Most people are a little more polite, but many can’t fathom why I care. I have heard this question many times over the years when I start asking questions of family members. To most people it probably seems as if all I do is collect vital facts: what year was this person born, did they marry, how many children, what year did they die. That is all important; however, I do much more than that. It is asking questions that people don’t ask. When you ask questions that people don’t normally ask, you get answers and stories that people don’t normally hear. If you are not interested in genealogy, I would imagine that what I do would appear very boring. How much fun is digging through records that are hundreds of years old only to document a random, unknown person who has also been dead for hundreds of years? My answer would be “Incredibly fun!” However, more than fun, I feel that I need to be doing this so that this information doesn’t get “lost” again.

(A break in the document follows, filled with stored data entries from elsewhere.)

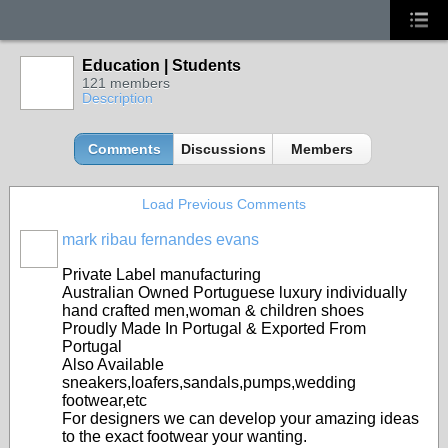
Education | Students
121 members
Description
Comments
Discussions
Members
Load Previous Comments
mark ribau fernandes evans
Private Label manufacturing
Australian Owned Portuguese luxury individually
hand crafted men,woman & children shoes
Proudly Made In Portugal & Exported From
Portugal
Also Available
sneakers,loafers,sandals,pumps,wedding
footwear,etc
For designers we can develop your amazing ideas
to the exact footwear your wanting.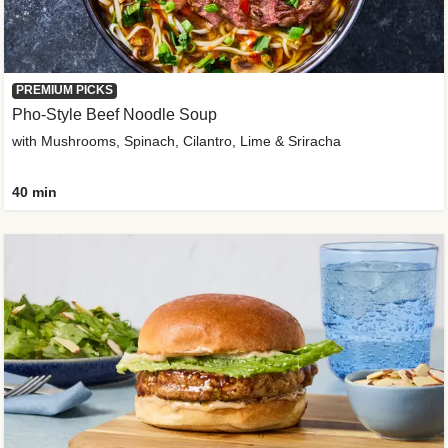
PREMIUM PICKS
Pho-Style Beef Noodle Soup
with Mushrooms, Spinach, Cilantro, Lime & Sriracha
40 min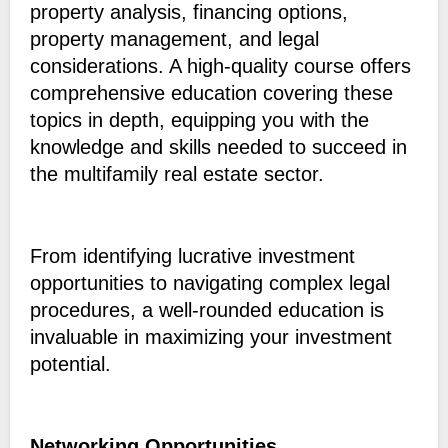
property analysis, financing options,
property management, and legal
considerations. A high-quality course offers
comprehensive education covering these
topics in depth, equipping you with the
knowledge and skills needed to succeed in
the multifamily real estate sector.
From identifying lucrative investment
opportunities to navigating complex legal
procedures, a well-rounded education is
invaluable in maximizing your investment
potential.
Networking Opportunities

It also allows me to meet family members I would never have spoken to or met otherwise and I enjoy going to meet each one. Most importantly, asking these questions and finding these records breathes life into those who have gone before us. I recently connected with a cousin who is also researching. She sent me something that was sent to her and I’d like to share it here. A bit of a pep talk when you’ve hit a brick wall and it seems as if the trail cannot go any further.

 


“We are the chosen. In each family there is one who seems called to find the ancestors. To put flesh on their bones and make them live again. To tell the family story and to feel that somehow they know and approve.

Doing genealogy is not a cold gathering of facts, but instead, breathing life into all who have gone before. We are the story tellers of the tribe. All tribes have one. We have been called, as it were, by our genes. Those who have gone before cry out to us: ‘Tell our story’. So, we do.
In finding them, we somehow find ourselves. How many graves have I stood before now and cried? I have lost count. How many times have I told the ancestors, ‘You have a wonderful family; you would be proud of us.’ How many times have I walked up to a grave and felt somehow there was love there for me? I cannot say.

It goes beyond just documenting facts. It goes to who am I and why do I do the things I do. It goes to seeing a cemetery about to be lost forever to weeds and indifference and saying I can’t let this happen. The bones here are bone of my bone and flesh of my flesh. It goes to doing something about it. It goes to pride in what our ancestors were able to accomplish. How they contributed to what we are today. It goes to respecting their hardships and losses, their never giving in or giving up, their resoluteness to go on and build a life for their family. It goes to deep pride that the fathers fought, and some died to make and keep us a nation. It goes to a deep and immense understanding that they were doing it for us. 
It is of equal pride and love that our mothers struggled to give us birth, without them we could not exist, and so we love each one, as far back as we can reach. That we might be born who we are. That we might remember them. So we do. With love and caring and scribing each fact of their existence, becase we are they and they are the sum of who we are. 

So, as a scribe called, I tell the story of my family. It is up to that one called in the next generation to answer the call and take my place in the long line of family storytellers. That is why I do my family genealogy, and that is what calls those young and old to step up and restore the memory or greet those who we had never known before.”